Abstract
In order to replicate, human immunodeficiency virus (HIV‐1) reverse‐transcribes its RNA genome into DNA, which subsequently integrates into host cell chromosomes. These two key events of the viral life cycle are commonly viewed as separate not only in time, but also in cellular space, since reverse transcription (RT) is thought to be completed in the cytoplasm before nuclear import and integration. However, the spatiotemporal organization of the early viral replication cycle in macrophages, the natural non‐dividing target cells that constitute reservoirs of HIV‐1 and an obstacle to curing AIDS, remains unclear. Here, we demonstrate that infected macrophages display large nuclear foci of viral DNA (vDNA) and viral RNA, in which multiple viral genomes cluster together. These clusters form in the absence of chromosomal integration, sequester the paraspeckle protein CPSF6, and localize to nuclear speckles.

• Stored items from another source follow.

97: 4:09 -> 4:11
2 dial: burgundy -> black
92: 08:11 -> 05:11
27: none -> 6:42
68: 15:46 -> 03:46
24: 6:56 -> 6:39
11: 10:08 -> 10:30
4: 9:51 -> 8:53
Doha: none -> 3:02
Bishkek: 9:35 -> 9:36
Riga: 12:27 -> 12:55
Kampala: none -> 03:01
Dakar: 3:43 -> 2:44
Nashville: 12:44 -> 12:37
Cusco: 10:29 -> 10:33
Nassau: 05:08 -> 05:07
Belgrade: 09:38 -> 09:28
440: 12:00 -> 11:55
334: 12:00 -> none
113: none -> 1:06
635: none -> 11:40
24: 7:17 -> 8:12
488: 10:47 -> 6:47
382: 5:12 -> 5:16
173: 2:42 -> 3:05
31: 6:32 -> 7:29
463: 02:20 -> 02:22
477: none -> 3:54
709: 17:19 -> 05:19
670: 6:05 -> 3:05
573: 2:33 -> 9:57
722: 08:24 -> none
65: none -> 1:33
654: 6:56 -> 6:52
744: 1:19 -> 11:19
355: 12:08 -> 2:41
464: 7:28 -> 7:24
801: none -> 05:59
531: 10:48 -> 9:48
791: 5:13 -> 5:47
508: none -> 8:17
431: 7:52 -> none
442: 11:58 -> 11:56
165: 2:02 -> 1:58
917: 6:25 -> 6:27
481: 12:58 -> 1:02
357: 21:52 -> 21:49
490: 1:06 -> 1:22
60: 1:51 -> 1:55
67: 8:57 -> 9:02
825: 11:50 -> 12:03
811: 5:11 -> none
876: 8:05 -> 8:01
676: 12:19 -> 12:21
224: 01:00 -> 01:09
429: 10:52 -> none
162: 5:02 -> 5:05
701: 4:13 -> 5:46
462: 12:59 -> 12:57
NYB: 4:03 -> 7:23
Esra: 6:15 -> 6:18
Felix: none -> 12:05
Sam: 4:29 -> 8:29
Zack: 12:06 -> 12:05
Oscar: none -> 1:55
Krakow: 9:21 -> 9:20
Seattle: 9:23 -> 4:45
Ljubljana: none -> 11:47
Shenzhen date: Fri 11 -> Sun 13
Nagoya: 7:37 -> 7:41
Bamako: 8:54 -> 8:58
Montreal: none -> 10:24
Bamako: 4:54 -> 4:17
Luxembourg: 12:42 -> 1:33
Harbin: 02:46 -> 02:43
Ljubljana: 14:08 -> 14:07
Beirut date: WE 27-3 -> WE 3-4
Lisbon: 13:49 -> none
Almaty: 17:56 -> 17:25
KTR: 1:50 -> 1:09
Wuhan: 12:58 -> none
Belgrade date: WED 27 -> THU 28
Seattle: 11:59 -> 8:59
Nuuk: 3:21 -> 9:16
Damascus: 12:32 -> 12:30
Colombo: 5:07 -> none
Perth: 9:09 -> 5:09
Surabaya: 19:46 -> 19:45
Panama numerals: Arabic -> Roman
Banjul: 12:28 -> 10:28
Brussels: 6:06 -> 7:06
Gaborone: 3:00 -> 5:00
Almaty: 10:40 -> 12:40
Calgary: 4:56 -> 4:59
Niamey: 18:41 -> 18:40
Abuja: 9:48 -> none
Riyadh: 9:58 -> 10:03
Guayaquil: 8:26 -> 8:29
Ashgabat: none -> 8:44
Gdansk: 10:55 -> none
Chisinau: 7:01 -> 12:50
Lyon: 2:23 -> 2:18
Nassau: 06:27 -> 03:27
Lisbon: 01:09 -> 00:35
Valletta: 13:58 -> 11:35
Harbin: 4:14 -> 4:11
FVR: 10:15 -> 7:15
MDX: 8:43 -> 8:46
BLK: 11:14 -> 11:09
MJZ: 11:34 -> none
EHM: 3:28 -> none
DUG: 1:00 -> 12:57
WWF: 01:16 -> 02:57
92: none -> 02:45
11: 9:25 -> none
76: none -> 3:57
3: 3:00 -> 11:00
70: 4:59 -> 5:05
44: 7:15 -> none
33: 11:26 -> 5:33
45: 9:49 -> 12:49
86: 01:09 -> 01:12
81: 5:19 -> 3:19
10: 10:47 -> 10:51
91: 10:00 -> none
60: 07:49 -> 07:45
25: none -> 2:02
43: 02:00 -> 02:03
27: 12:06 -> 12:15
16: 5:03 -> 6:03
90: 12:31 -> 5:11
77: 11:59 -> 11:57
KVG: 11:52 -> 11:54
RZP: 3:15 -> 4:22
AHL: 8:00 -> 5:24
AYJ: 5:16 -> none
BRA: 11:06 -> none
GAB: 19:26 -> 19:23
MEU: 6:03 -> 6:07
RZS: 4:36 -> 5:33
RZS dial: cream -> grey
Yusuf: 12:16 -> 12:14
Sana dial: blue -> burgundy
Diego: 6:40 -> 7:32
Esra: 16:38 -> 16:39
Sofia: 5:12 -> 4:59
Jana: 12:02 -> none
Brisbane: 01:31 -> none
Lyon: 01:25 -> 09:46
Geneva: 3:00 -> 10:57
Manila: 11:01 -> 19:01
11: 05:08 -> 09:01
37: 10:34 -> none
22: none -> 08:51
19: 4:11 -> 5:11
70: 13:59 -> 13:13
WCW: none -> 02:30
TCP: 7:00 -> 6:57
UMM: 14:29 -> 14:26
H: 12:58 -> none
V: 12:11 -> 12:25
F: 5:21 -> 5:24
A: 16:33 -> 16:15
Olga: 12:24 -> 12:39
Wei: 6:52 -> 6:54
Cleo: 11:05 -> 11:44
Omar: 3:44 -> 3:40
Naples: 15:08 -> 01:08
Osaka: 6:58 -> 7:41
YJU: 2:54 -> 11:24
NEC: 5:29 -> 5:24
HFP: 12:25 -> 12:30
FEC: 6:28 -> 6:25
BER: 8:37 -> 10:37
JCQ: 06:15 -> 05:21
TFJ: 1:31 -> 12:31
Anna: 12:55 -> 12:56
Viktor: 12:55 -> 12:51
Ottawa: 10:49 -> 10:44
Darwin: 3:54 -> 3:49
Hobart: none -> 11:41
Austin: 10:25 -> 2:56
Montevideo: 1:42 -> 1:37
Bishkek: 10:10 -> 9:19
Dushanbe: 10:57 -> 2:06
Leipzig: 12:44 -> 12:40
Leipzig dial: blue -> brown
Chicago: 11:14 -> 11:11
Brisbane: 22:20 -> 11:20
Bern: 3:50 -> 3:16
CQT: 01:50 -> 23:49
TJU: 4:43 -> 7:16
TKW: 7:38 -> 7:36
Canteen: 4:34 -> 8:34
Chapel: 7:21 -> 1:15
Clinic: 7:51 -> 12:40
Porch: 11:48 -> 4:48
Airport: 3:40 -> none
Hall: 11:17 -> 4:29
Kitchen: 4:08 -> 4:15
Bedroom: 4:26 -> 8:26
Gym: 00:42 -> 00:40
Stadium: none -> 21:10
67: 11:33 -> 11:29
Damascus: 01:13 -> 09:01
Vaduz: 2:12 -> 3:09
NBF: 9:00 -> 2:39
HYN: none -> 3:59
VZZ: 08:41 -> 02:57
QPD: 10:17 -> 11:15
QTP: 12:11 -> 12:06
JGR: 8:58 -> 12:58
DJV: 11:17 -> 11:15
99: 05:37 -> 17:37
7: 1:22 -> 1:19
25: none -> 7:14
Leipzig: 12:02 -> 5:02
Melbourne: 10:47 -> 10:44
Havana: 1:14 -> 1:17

Surprisingly, these viral RNA clusters consist mostly of genomic, incoming RNA, both in cells where reverse transcription is pharmacologically suppressed and in untreated cells. We demonstrate that following temporary inhibition, reverse transcription can resume in the nucleus and lead to vDNA accumulation in these clusters. We further show that nuclear reverse transcription can result in transcription‐competent viral DNA. These findings change our understanding of the early HIV‐1 replication cycle and may have implications for addressing HIV‐1 persistence.
Highlights
Productive infection by the human immunodeficiency virus 1 (HIV-1), the causative agent of AIDS, requires reverse transcription (RT) of the viral RNA genome into double-stranded viral DNA and subsequent integration of the vDNA into host cell chromosomes
Studies in immortalized cell lines such as HeLa and activated CD4+ T cells have established a spatiotemporal sequence of events where: (i) vDNA is synthesized by RT in the cytoplasm, with concomitant degradation of the template viral RNA (vRNA), (ii) the vDNA genome translocates into the nucleus, (iii) the integrase enzyme (IN) inserts the vDNA into the genome, and (iv) the integrated vDNA genome undergoes transcription that leads to viral progeny (Freed, 2001; Hu & Hughes, 2012)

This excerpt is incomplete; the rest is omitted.